Australia was at the forefront of radio communications in the Antarctic.

Douglas Mawson’s Australasian Antarctic Expedition (AAE) in 1911–1914, was the first to establish an Antarctic radio link.

Radio was still a new technology. The stations used the German–made Telefunken 1.5 kilowatt 'spark' transmitter. This wireless equipment was operated using long wave and Morse code telegraphy.

The expedition established a main base at Cape Denison. They also established a radio relay station at Macquarie Island on Wireless Hill. The Macquarie Island radio shack bridged the distance between Antarctica and Australia. Radio operation needed power, so the De Dion engine that powered the generator was housed a short distance from the radio shack.

Difficult conditions

It took some experimentation in the hostile conditions to get the Wireless Hill station to work. Macquarie Island made the first successful outside communication by radio on 13 February 1912, by signalling the SS Ulimaroa. Later, the station also signaled other ships in the Tasman Sea. The following month, the expeditioners heard news on Hobart Radio that Roald Amundsen had arrived in Hobart, after being the first to reach the South Pole.

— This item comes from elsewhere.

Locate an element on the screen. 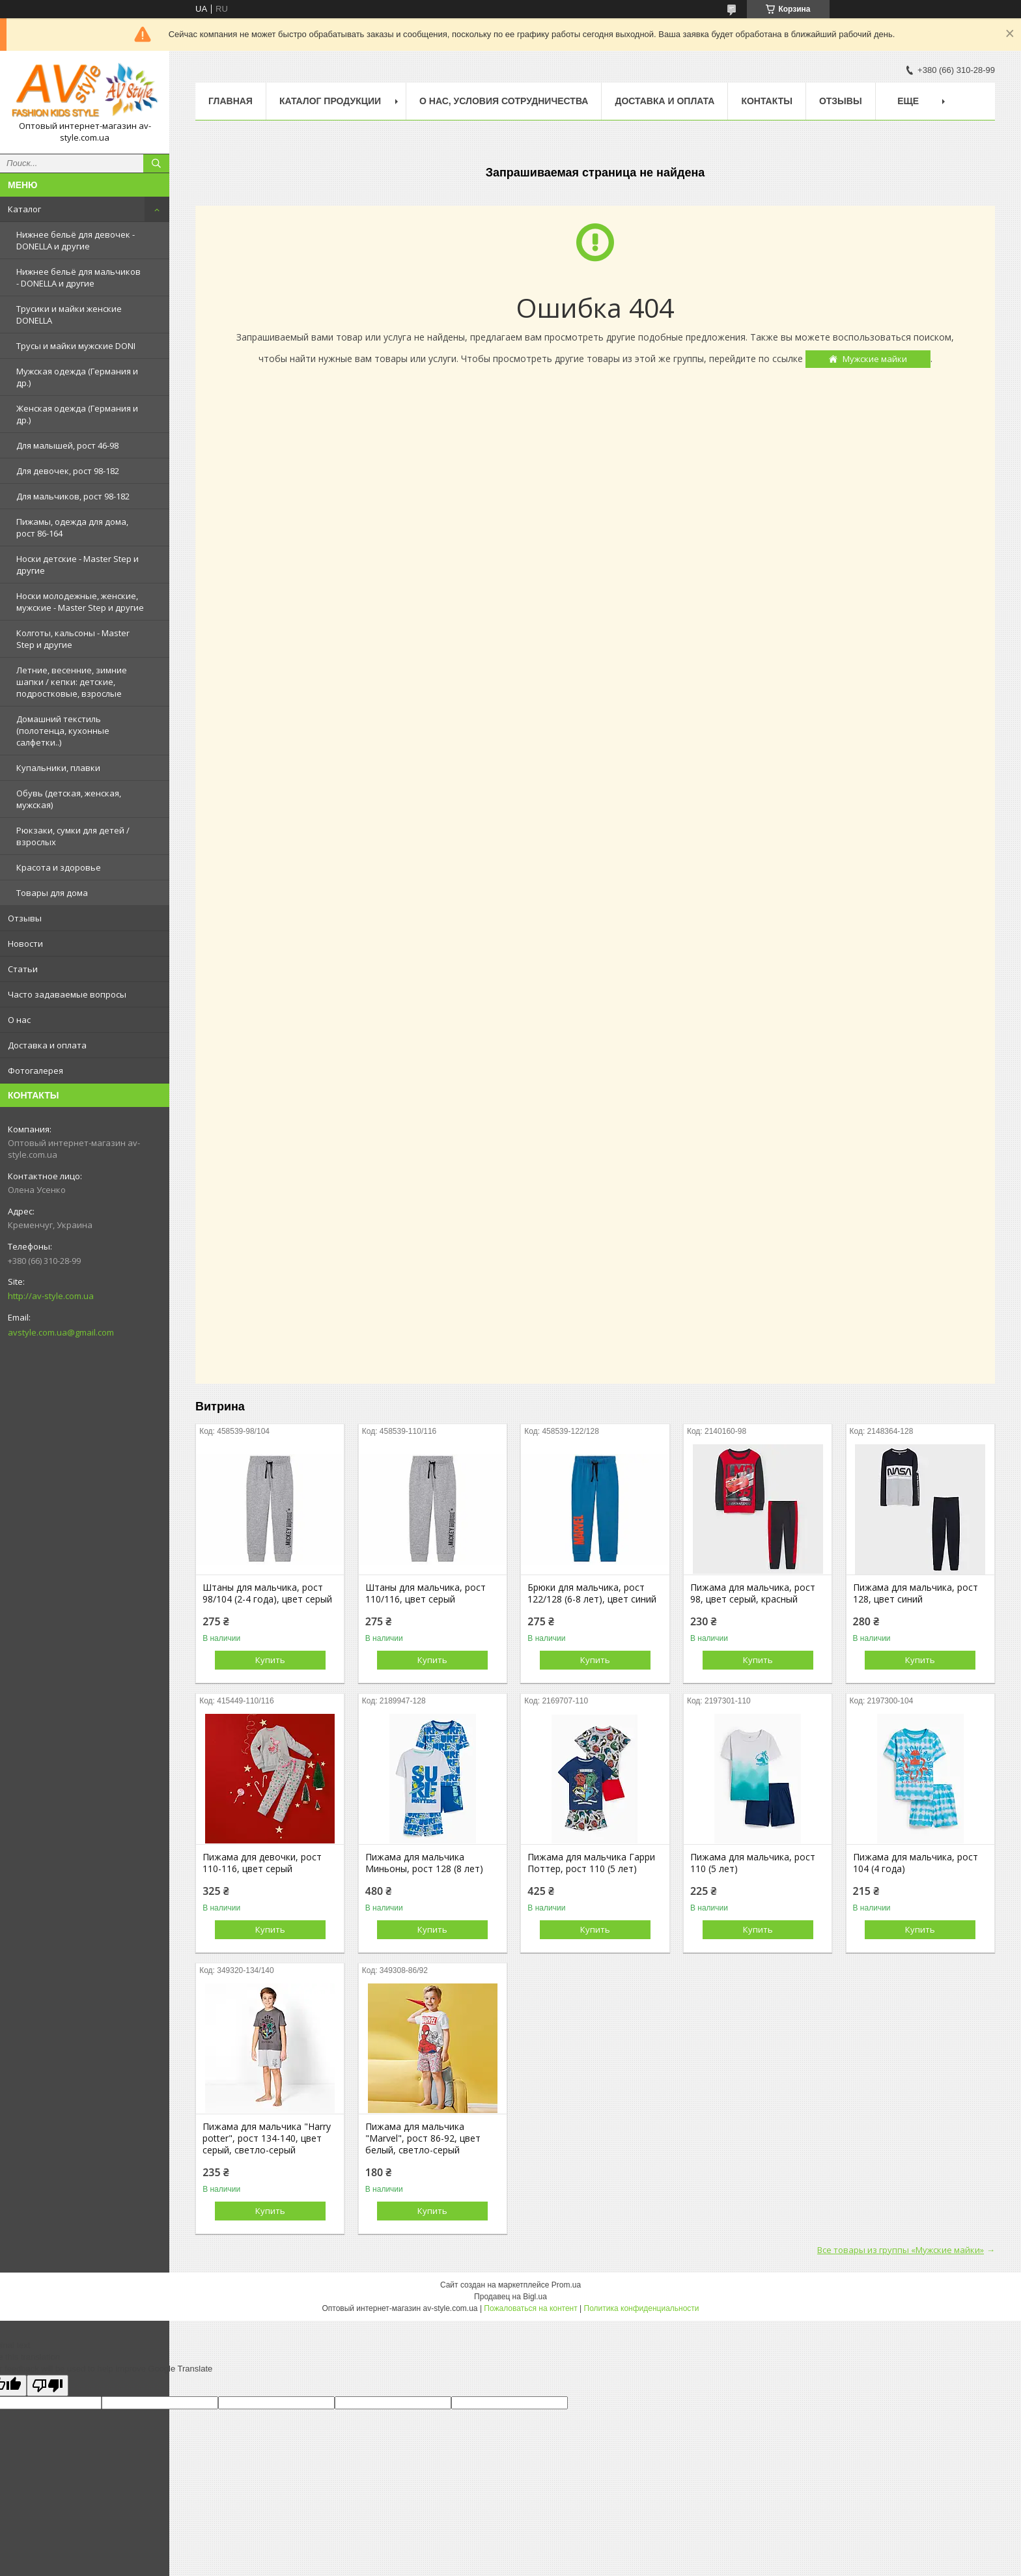  Пижамы, одежда для дома, рост 86-164 is located at coordinates (72, 527).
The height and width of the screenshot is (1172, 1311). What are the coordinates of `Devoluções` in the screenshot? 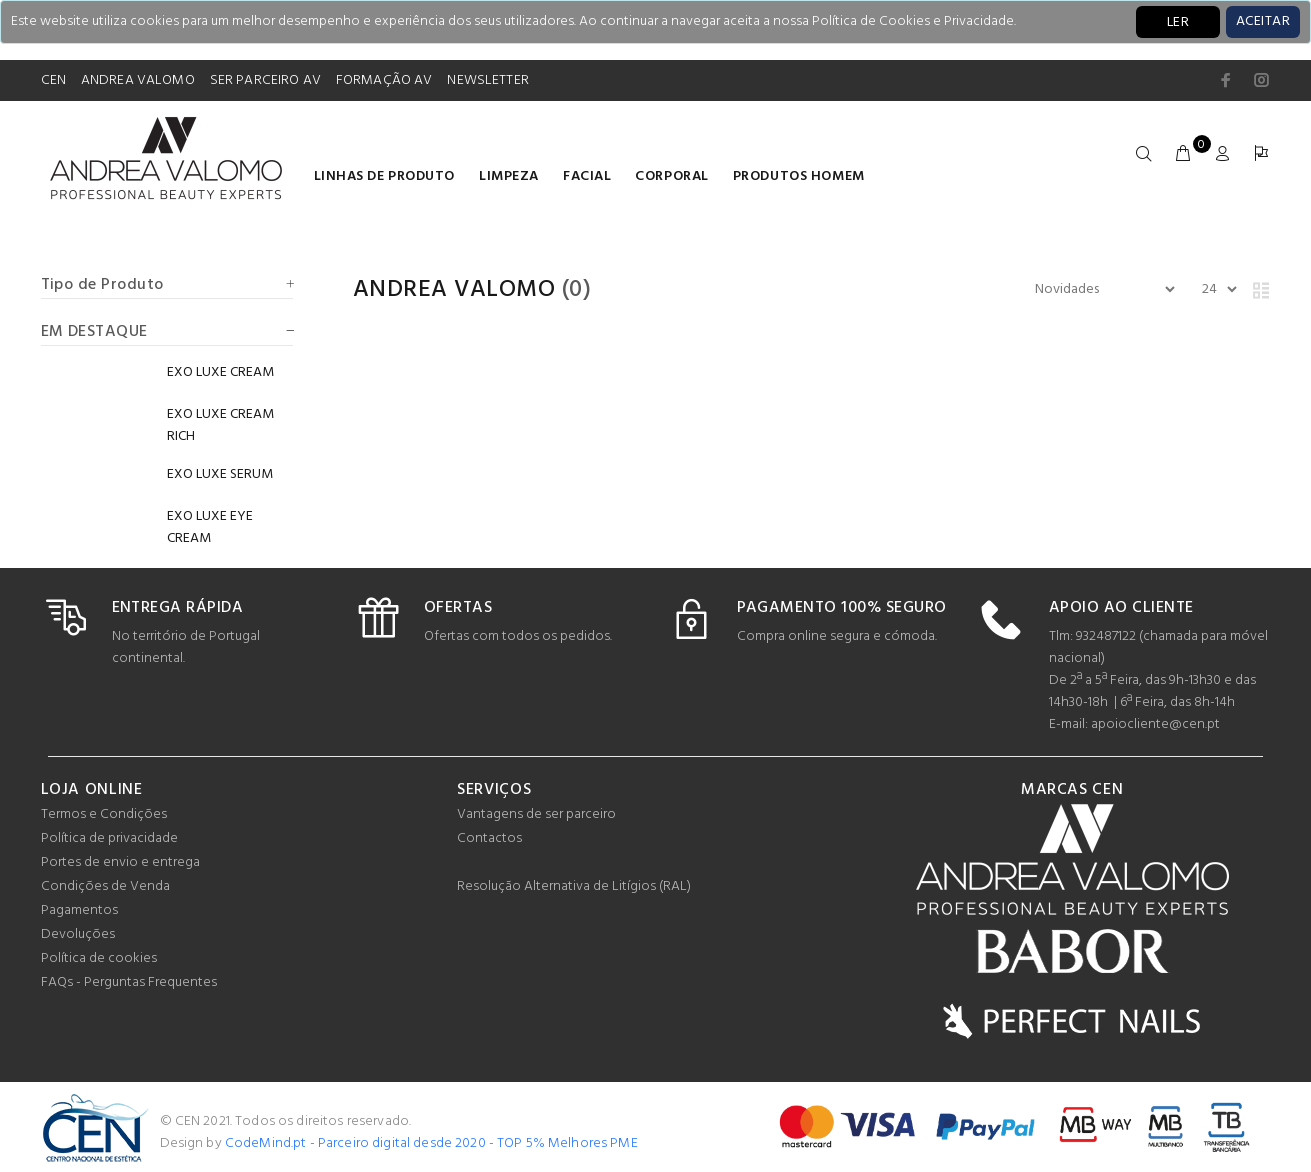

The Western Base party on the Shackleton Ice Shelf erected masts for a receiving–only station. The expeditioners had to abandon the plan when they discovered that detector parts were missing from the cargo. They were cut off from news for the entire expedition.

Commonwealth Bay is one of the windiest places on Earth. The base experienced hurricane force winds and sub-zero temperatures. The expeditioners spent almost a year attempting to erect radio masts and aerials in the hazardous conditions. Finally, in February 1913, Commonwealth Bay established communication with Australia via Wireless Hill.

Due to atmospheric static and auroral activity, the quality of signals at Commonwealth Bay varied greatly. Battling these conditions, along with the constant howling of the wind and sledge dogs outside, radio operator S.N. Jeffryes could spend entire evenings trying to transmit or receive a single message. After the main radio mast was damaged by winds, expeditioners experimented unsuccessfully with kite aerials. Contact was re-established with Wireless Hill by rebuilding the masts in a new configuration.

Telegrams sent to Australia included weather information, official correspondence, and the occasional private message.

What happened to Wireless Hill station

At the end of the 1913, the Wireless Hill station was transferred from the AAE to the Australian Meteorological Service. The radio equipment was left on Macquarie Island.

In December 1930, Douglas Mawson revisited Wireless Hill during the British and New Zealand Antarctic Research Expedition (BANZARE). The De Dion engine house and wireless shack were still intact, but Mawson wrote in his diary that ‘there was little of the equipment inside of any use, and such as still useable is antiquated, so of no practical value'.

Today, nothing remains except the stumps of the radio masts on Wireless Hill, and a radio mast section.